EXERCISE MATERIALS: Begin

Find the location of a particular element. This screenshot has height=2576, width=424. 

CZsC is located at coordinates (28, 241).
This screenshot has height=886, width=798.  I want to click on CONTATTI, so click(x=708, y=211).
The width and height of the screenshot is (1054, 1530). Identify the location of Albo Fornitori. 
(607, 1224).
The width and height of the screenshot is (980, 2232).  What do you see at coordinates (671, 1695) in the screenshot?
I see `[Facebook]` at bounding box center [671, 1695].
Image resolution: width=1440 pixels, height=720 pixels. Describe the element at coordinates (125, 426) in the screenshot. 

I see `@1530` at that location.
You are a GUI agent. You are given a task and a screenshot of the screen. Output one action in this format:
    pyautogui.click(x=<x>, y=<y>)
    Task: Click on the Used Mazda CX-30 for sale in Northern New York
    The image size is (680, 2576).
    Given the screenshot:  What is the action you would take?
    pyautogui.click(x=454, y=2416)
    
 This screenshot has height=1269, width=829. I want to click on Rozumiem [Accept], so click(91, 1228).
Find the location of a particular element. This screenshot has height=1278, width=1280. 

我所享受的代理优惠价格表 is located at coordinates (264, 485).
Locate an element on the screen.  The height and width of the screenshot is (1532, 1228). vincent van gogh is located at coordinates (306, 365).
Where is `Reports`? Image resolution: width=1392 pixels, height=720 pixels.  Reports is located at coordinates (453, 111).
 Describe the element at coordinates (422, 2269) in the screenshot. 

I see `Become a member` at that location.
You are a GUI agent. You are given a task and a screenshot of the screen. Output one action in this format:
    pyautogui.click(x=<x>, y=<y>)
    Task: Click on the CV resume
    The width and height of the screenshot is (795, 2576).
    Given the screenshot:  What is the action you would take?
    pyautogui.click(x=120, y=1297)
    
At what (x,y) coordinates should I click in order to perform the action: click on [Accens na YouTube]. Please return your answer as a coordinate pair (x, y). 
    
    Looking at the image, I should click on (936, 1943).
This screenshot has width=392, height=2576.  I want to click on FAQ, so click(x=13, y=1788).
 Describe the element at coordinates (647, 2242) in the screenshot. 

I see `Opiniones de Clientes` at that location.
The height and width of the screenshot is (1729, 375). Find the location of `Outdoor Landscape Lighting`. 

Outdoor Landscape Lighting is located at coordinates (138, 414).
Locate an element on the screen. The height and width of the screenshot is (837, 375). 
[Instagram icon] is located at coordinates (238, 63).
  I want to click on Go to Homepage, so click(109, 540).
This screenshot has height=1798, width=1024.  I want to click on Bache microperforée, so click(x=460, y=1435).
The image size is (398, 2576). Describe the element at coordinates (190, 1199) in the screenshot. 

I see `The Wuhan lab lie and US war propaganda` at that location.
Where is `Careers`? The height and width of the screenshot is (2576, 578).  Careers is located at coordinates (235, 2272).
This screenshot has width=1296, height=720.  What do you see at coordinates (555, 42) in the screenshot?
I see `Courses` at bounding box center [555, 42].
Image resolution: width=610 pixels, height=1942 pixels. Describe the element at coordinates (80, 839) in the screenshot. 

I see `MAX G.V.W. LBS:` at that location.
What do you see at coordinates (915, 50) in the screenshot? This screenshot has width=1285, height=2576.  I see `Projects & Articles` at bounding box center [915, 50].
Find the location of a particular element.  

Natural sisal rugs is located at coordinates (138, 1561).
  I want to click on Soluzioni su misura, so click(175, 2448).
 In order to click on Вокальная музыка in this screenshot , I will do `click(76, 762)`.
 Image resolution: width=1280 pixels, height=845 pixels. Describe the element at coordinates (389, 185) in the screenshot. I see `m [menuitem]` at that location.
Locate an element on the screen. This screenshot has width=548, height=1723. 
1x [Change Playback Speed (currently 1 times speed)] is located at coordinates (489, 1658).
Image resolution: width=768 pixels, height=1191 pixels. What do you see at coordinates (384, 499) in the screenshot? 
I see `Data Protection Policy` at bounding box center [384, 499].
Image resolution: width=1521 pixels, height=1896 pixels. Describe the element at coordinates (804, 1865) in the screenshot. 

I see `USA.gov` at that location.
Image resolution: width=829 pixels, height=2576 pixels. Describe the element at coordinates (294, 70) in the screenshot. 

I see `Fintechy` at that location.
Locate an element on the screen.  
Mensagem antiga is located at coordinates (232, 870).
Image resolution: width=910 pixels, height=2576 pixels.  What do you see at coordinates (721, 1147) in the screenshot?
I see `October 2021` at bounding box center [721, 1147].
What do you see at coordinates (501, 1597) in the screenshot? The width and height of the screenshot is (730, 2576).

EXERCISE MATERIALS: End

**ACTIVITY:** Copy all the data. Match it exactly.

**COMPLETED EXERCISE:**
Find the location of a particular element. This screenshot has height=2576, width=424. 

CZsC is located at coordinates (28, 241).
This screenshot has height=886, width=798.  I want to click on CONTATTI, so click(x=708, y=211).
The width and height of the screenshot is (1054, 1530). Identify the location of Albo Fornitori. 
(607, 1224).
The width and height of the screenshot is (980, 2232).  What do you see at coordinates (671, 1695) in the screenshot?
I see `[Facebook]` at bounding box center [671, 1695].
Image resolution: width=1440 pixels, height=720 pixels. Describe the element at coordinates (125, 426) in the screenshot. 

I see `@1530` at that location.
You are a GUI agent. You are given a task and a screenshot of the screen. Output one action in this format:
    pyautogui.click(x=<x>, y=<y>)
    Task: Click on the Used Mazda CX-30 for sale in Northern New York
    The image size is (680, 2576).
    Given the screenshot:  What is the action you would take?
    pyautogui.click(x=454, y=2416)
    
 This screenshot has height=1269, width=829. I want to click on Rozumiem [Accept], so click(91, 1228).
Find the location of a particular element. This screenshot has height=1278, width=1280. 

我所享受的代理优惠价格表 is located at coordinates (264, 485).
Locate an element on the screen.  The height and width of the screenshot is (1532, 1228). vincent van gogh is located at coordinates (306, 365).
Where is `Reports`? Image resolution: width=1392 pixels, height=720 pixels.  Reports is located at coordinates (453, 111).
 Describe the element at coordinates (422, 2269) in the screenshot. 

I see `Become a member` at that location.
You are a GUI agent. You are given a task and a screenshot of the screen. Output one action in this format:
    pyautogui.click(x=<x>, y=<y>)
    Task: Click on the CV resume
    The width and height of the screenshot is (795, 2576).
    Given the screenshot:  What is the action you would take?
    pyautogui.click(x=120, y=1297)
    
At what (x,y) coordinates should I click in order to perform the action: click on [Accens na YouTube]. Please return your answer as a coordinate pair (x, y). 
    
    Looking at the image, I should click on (936, 1943).
This screenshot has width=392, height=2576.  I want to click on FAQ, so click(x=13, y=1788).
 Describe the element at coordinates (647, 2242) in the screenshot. 

I see `Opiniones de Clientes` at that location.
The height and width of the screenshot is (1729, 375). Find the location of `Outdoor Landscape Lighting`. 

Outdoor Landscape Lighting is located at coordinates (138, 414).
Locate an element on the screen. The height and width of the screenshot is (837, 375). 
[Instagram icon] is located at coordinates (238, 63).
  I want to click on Go to Homepage, so click(109, 540).
This screenshot has height=1798, width=1024.  I want to click on Bache microperforée, so click(x=460, y=1435).
The image size is (398, 2576). Describe the element at coordinates (190, 1199) in the screenshot. 

I see `The Wuhan lab lie and US war propaganda` at that location.
Where is `Careers`? The height and width of the screenshot is (2576, 578).  Careers is located at coordinates (235, 2272).
This screenshot has width=1296, height=720.  What do you see at coordinates (555, 42) in the screenshot?
I see `Courses` at bounding box center [555, 42].
Image resolution: width=610 pixels, height=1942 pixels. Describe the element at coordinates (80, 839) in the screenshot. 

I see `MAX G.V.W. LBS:` at that location.
What do you see at coordinates (915, 50) in the screenshot? This screenshot has width=1285, height=2576.  I see `Projects & Articles` at bounding box center [915, 50].
Find the location of a particular element.  

Natural sisal rugs is located at coordinates (138, 1561).
  I want to click on Soluzioni su misura, so click(175, 2448).
 In order to click on Вокальная музыка in this screenshot , I will do `click(76, 762)`.
 Image resolution: width=1280 pixels, height=845 pixels. Describe the element at coordinates (389, 185) in the screenshot. I see `m [menuitem]` at that location.
Locate an element on the screen. This screenshot has width=548, height=1723. 
1x [Change Playback Speed (currently 1 times speed)] is located at coordinates (489, 1658).
Image resolution: width=768 pixels, height=1191 pixels. What do you see at coordinates (384, 499) in the screenshot? 
I see `Data Protection Policy` at bounding box center [384, 499].
Image resolution: width=1521 pixels, height=1896 pixels. Describe the element at coordinates (804, 1865) in the screenshot. 

I see `USA.gov` at that location.
Image resolution: width=829 pixels, height=2576 pixels. Describe the element at coordinates (294, 70) in the screenshot. 

I see `Fintechy` at that location.
Locate an element on the screen.  
Mensagem antiga is located at coordinates (232, 870).
Image resolution: width=910 pixels, height=2576 pixels.  What do you see at coordinates (721, 1147) in the screenshot?
I see `October 2021` at bounding box center [721, 1147].
What do you see at coordinates (501, 1597) in the screenshot? The width and height of the screenshot is (730, 2576).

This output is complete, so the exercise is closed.